§ **Supplied records**
- Opening Delimiter -

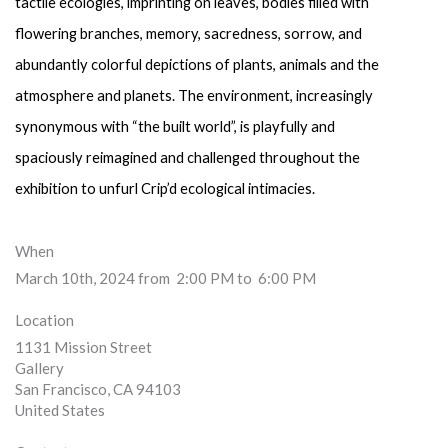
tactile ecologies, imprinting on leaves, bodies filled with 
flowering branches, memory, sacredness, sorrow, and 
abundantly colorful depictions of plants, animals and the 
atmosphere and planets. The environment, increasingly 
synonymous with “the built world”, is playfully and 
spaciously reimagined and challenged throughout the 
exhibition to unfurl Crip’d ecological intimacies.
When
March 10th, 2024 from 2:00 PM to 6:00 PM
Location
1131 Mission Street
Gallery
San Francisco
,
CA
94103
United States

- Closing Delimiter -
- Opening Delimiter -

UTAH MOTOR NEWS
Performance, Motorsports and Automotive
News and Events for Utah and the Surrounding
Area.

- Closing Delimiter -
- Opening Delimiter -

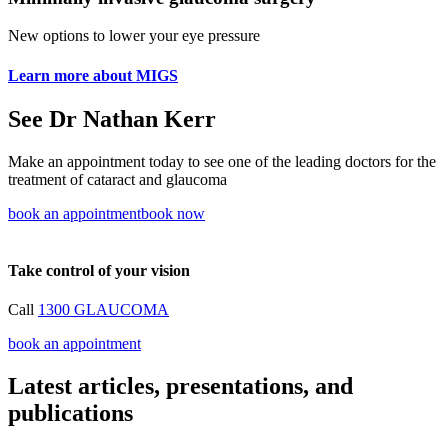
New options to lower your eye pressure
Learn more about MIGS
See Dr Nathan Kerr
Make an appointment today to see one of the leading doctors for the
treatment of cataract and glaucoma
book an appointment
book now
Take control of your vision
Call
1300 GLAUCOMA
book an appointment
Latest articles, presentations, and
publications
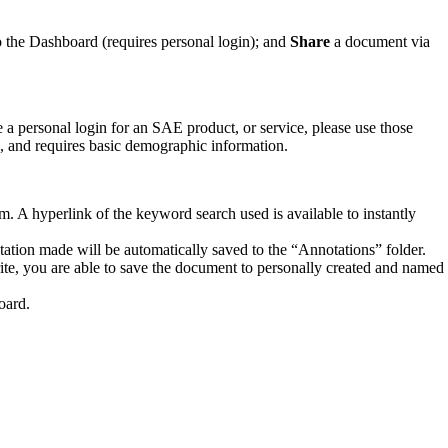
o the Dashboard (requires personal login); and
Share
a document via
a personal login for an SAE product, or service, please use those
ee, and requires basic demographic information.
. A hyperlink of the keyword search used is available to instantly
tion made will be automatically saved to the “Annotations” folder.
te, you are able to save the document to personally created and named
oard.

- Closing Delimiter -

§ **Task details**
Restate word for word only the lines above from the line containing "tactile ecologies, imprinting" to the line containing "United States", both of them included.

§ **The answer**
tactile ecologies, imprinting on leaves, bodies filled with 
flowering branches, memory, sacredness, sorrow, and 
abundantly colorful depictions of plants, animals and the 
atmosphere and planets. The environment, increasingly 
synonymous with “the built world”, is playfully and 
spaciously reimagined and challenged throughout the 
exhibition to unfurl Crip’d ecological intimacies.
When
March 10th, 2024 from 2:00 PM to 6:00 PM
Location
1131 Mission Street
Gallery
San Francisco
,
CA
94103
United States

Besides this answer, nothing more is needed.